“- Bem, eu sou o vosso novo professor de Organização Política, mas devo
dizer-vos que não percebo nada disto. Vocês já deram isto o ano passado, não
foi? Então sabem, de certeza, mais que eu.
Gargalhada geral.
- Podem rir porque é verdade. Eu não percebo nada disto, as minhas
disciplinas, aquelas em que me formei, são História e Filosofia, não tenho
culpa que me tivessem posto aqui, tipo castigo, para dar uma matéria que não
conheço, nem me interessa. Podia estudar para vir aqui desbobinar, tipo papagaio,
mas não estou para isso. Não entro em palhaçadas.
Voltámos a rir, numa sonora gargalhada, tipo coro afinado, mas ele ficou
impávido e sereno. Continuava a mostrar um semblante discreto, calmo,
simpático.”
(...)
“- Repito – eu não percebo nada desta disciplina que vos venho leccionar,
nem quero perceber. Estou-me nas tintas para esta porcaria. Mas, atenção, vocês
é outra coisa.

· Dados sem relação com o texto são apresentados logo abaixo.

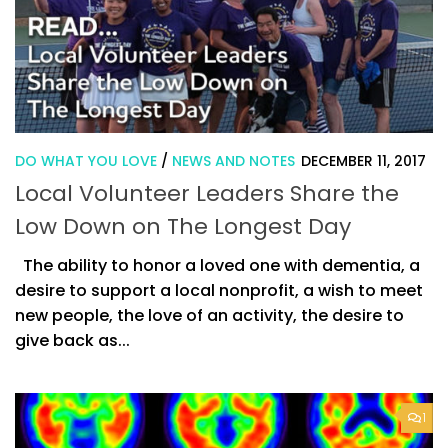
DO WHAT YOU LOVE
/
NEWS AND NOTES
DECEMBER 11, 2017
Local Volunteer Leaders Share the
Low Down on The Longest Day
The ability to honor a loved one with dementia, a
desire to support a local nonprofit, a wish to meet
new people, the love of an activity, the desire to
give back as...
1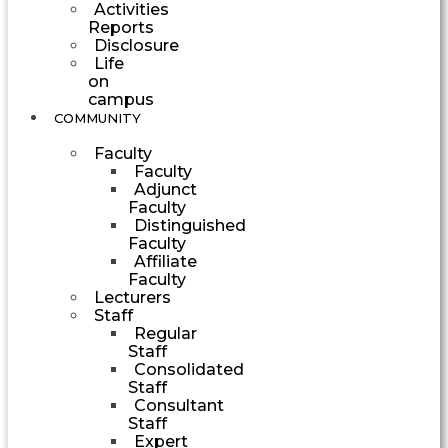
Activities
Reports
Disclosure
Life
on
campus
COMMUNITY
Faculty
Faculty
Adjunct
Faculty
Distinguished
Faculty
Affiliate
Faculty
Lecturers
Staff
Regular
Staff
Consolidated
Staff
Consultant
Staff
Expert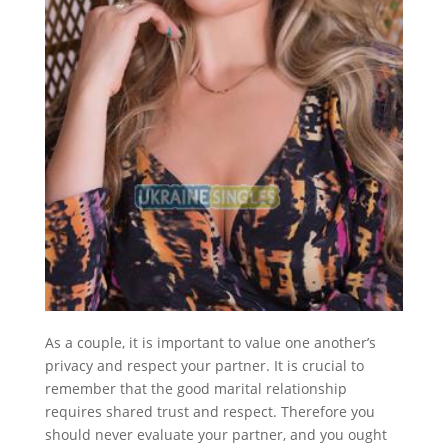
As a couple, it is important to value one another’s
privacy and respect your partner. It is crucial to
remember that the good marital relationship
requires shared trust and respect. Therefore you
should never evaluate your partner, and you ought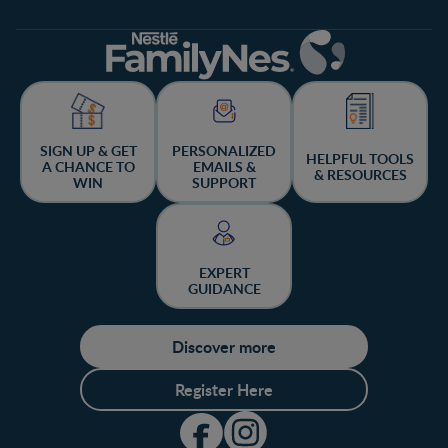
SIGN UP & GET
PERSONALIZED
HELPFUL TOOLS
A CHANCE TO
EMAILS &
& RESOURCES
WIN
SUPPORT
EXPERT
GUIDANCE
Discover more
Register Here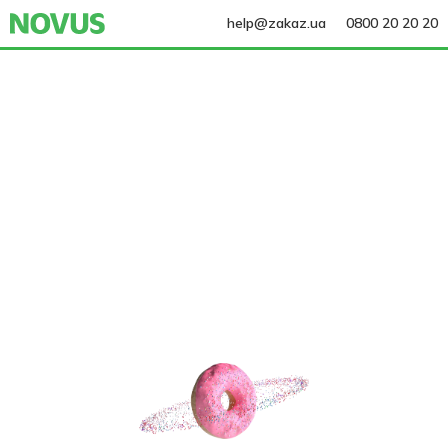
help@zakaz.ua
0800 20 20 20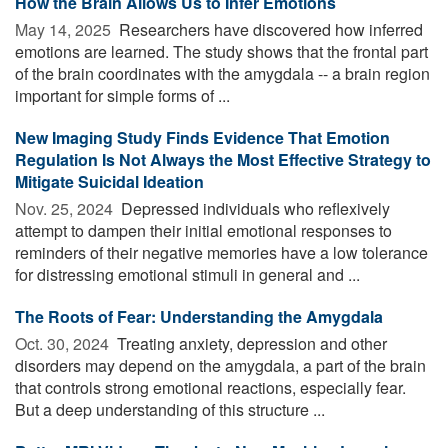
How the Brain Allows Us to Infer Emotions
May 14, 2025 
Researchers have discovered how inferred
emotions are learned. The study shows that the frontal part
of the brain coordinates with the amygdala -- a brain region
important for simple forms of ...
New Imaging Study Finds Evidence That Emotion
Regulation Is Not Always the Most Effective Strategy to
Mitigate Suicidal Ideation
Nov. 25, 2024 
Depressed individuals who reflexively
attempt to dampen their initial emotional responses to
reminders of their negative memories have a low tolerance
for distressing emotional stimuli in general and ...
The Roots of Fear: Understanding the Amygdala
Oct. 30, 2024 
Treating anxiety, depression and other
disorders may depend on the amygdala, a part of the brain
that controls strong emotional reactions, especially fear.
But a deep understanding of this structure ...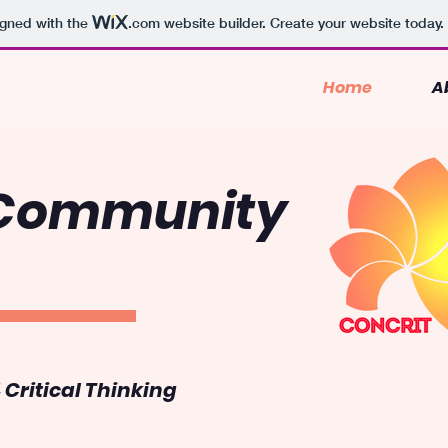
igned with the
.com
website builder. Create your website today.
Home
A
 Community
Critical Thinking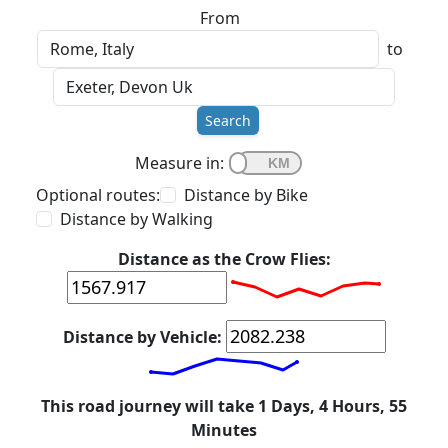
From
to
Search
Measure in:
Optional routes:
Distance by Bike
Distance by Walking
Distance as the Crow Flies:
Distance by Vehicle:
This road journey will take 1 Days, 4 Hours, 55
Minutes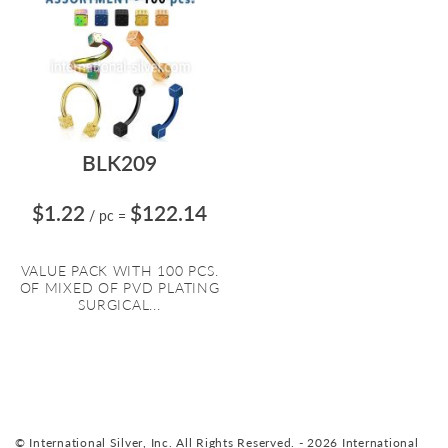
BLK209
$1.22
$122.14
/ pc
=
VALUE PACK WITH 100 PCS.
OF MIXED OF PVD PLATING
SURGICAL...
© International Silver, Inc. All Rights Reserved. - 2026 International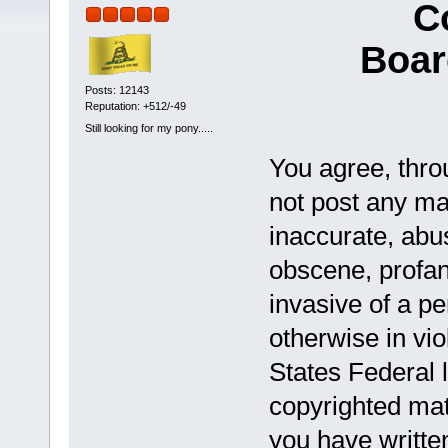
C
Boar
Posts: 12143
Reputation: +512/-49
Still looking for my pony.....
You agree, throu
not post any mat
inaccurate, abus
obscene, profan
invasive of a pe
otherwise in vio
States Federal 
copyrighted mat
you have writte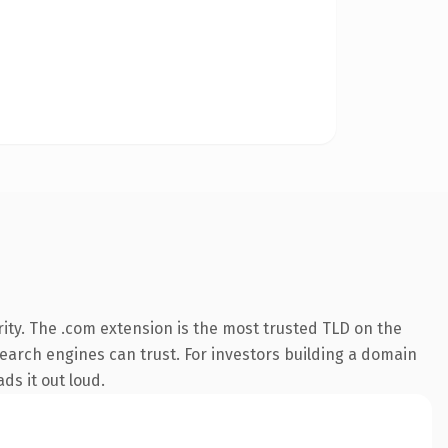
ity. The .com extension is the most trusted TLD on the
 search engines can trust. For investors building a domain
ds it out loud.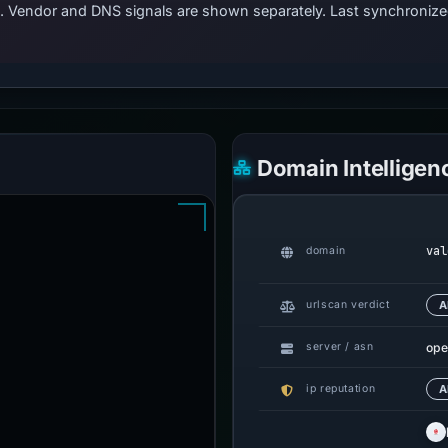
ts. Vendor and DNS signals are shown separately. Last synchroni
Domain Intelligen
val
domain
urlscan verdict
A
ope
server / asn
ip reputation
A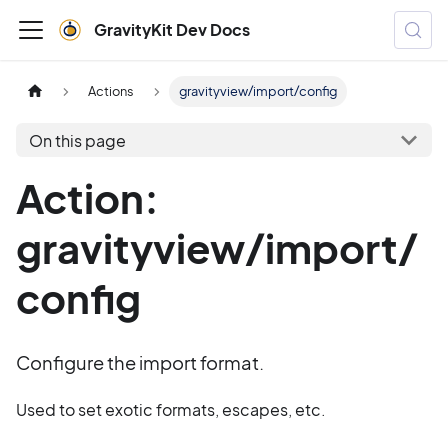
GravityKit Dev Docs
Actions
gravityview/import/config
On this page
Action:
gravityview/import/
config
Configure the import format.
Used to set exotic formats, escapes, etc.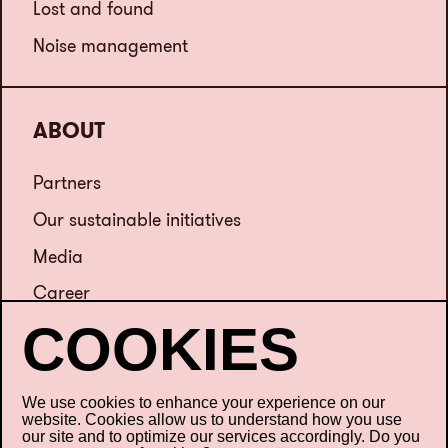
Lost and found
Noise management
ABOUT
Partners
Our sustainable initiatives
Media
Career
Contact us
We use cookies to enhance your experience on our
website. Cookies allow us to understand how you use
our site and to optimize our services accordingly. Do you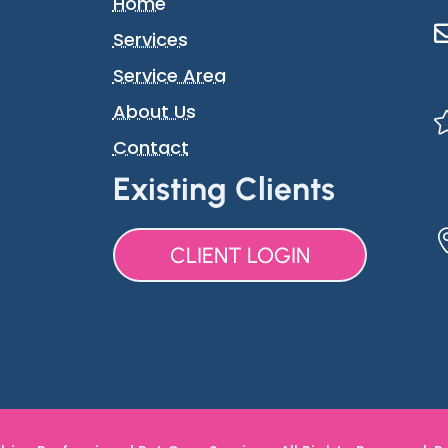
Home
Services
Service Area
About Us
Contact
Existing Clients
CLIENT LOGIN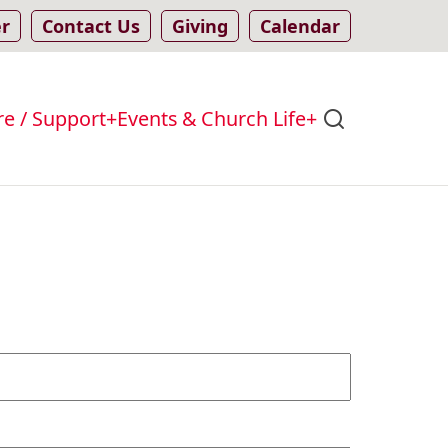
er
Contact Us
Giving
Calendar
re / Support
Events & Church Life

Vocês vão ter que estudar porque, no final do ano, vão ter que
fazer exame para concluírem o vosso 7º ano e puderem entrar na Faculdade. Isso,
vocês têm que fazer. Estudar. Para serem homens e mulheres cultos para puderem
combater, cada um onde estiver, esta ditadura infame que está a destruir a
vossa pátria e a dos vossos filhos. Vocês são o amanhã e são vocês que têm que
lutar por um novo país.
Não vão precisar de mim para estudar esta materiazinha de chacha, basta
estudarem umas horas e empinam isto num instante. Isto não vale nada. Eu venho
dar aulas, preciso de vir, preciso de ganhar a vida, mas as minhas aulas vão
ser aulas de cultura e política geral. Vão ficar a saber que há países onde
existem regimes diferentes deste, que nos oprime, países onde há liberdade de
pensamento e de expressão, educação para todos, cuidados de saúde que não são
apenas para os privilegiados, enfim, outras coisas que a seu tempo vos
ensinarei. Percebem? Nós temos que aprender a não ser autómatos, a pensar pela
nossa cabeça. O Salazar quer fazer de vocês, a juventude deste país, carneiros,
mas eu não vou deixar que os meus alunos o sejam. Vou abrir-lhes a porta do
conhecimento, da cultura e da verdade. Vou ensinar-lhes que, além fronteiras,
há outros mundos e outras hipóteses de vida, que não se configuram a esta
ditadura de miséria social e cultural”. Hélia Carvalho
Cerca de dois meses depois, Zeca Afonso foi preso.
Em 1983, muito doente convidou Rui
Pato (já médico) afastado das andanças dos acompanhamentos, para tocar consigo
no concerto do Coliseu de Lisboa. Perguntou a Rui Pato o que queria tocar. Este
respondeu: a “Canção de embalar”. Zeca responde que não sabe se a consegue
cantar.
https://www.youtube.com/watch?v=l68SAEpesvI
À quinta música do alinhamento, do Concerto do Coliseu de Lisboa, “Balada de Outono”', José Afonso emociona-se, mas persiste em cantar: “Águas das fontes calai / ó ribeiras
chorai / que eu não volto a cantar”.